I wanted to write a program which will print and count all the primes between 1 and k. The idea is that we take each odd number i between 1 and k and check for odd factors of i up to sqrt(i). It took my computer 1 minute 47 seconds to go check for primes up to k = 1 000 000.
Then I tried to improve my code: instead of checking all odd numbers from 1 to k, I removed all the multiples of 3, 5, and 7 from these odd numbers, so basically I removed about half the numbers we have to check. I ran the program again, and with k = 1 000 000 I got a time of 1 minute and 40 seconds, only a 7 second improvement.
Here is my code:
#The program has some weird quirks
#(it doesn't print 3 and 5 because of some errors I was getting) but other than that
#it seems to work fine
#k is the number that we check up to
k <- 1000000
#n is the number of primes, initialized at 2
n <- 2
#We take only the odd numbers between 5 and k
y <- seq(5, k, 2)
#We take each member of i and check it for primality
for (i in y) {
#i is assumed to be prime until proved otherwise
prime <- TRUE
#We check the remainder when i is divided by every odd number less than its square root
for (j in c(2, seq(3, ceiling(sqrt(i)), 2))) {
if (i %% j == 0) {
#If it's found that some number divides i, we set prime to false and move on
#to the next i
prime <- FALSE
break
}
}
#If no number has divided i, we haven't broken the loop so R will get to this point
#We shouldn't need the if statement, but for some reason the n counter
#gets too big if I remove the statement
if (prime) {
print(i)
n <- n + 1
}
}
#Print out the number of primes
print(paste("There are", n, "prime numbers between", 1, "and", k))

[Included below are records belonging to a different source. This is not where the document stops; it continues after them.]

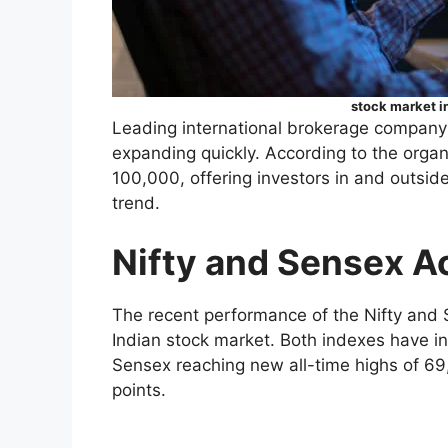
stock market in
Leading international brokerage company J
expanding quickly. According to the organ
100,000, offering investors in and outside 
trend.
Nifty and Sensex A
The recent performance of the Nifty an
Indian stock market. Both indexes have i
Sensex reaching new all-time highs of 69
points.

In the version where I also remove multiples of 3, 5, and 7, I just define y as
y <- setdiff((setdiff((setdiff(seq(5, k, 2), seq(6, k, 3))), seq(10, k, 5))), seq(14, k, 7))
Sorry it's very messy, but it works.
Profile your code to find out where the bulk of the time is. As a general rule, don't use generics that have to determine their methods. Swap seq.int
for seq
. Especially in R, you can't just count the number of computations you think something will take and cut down on that. Actually look at how things are called.
Here's how to profile your code:
Call Rprof(tmp <- tempfile())
, then execute your algorithm, then call Rprof();summaryRprof(tmp)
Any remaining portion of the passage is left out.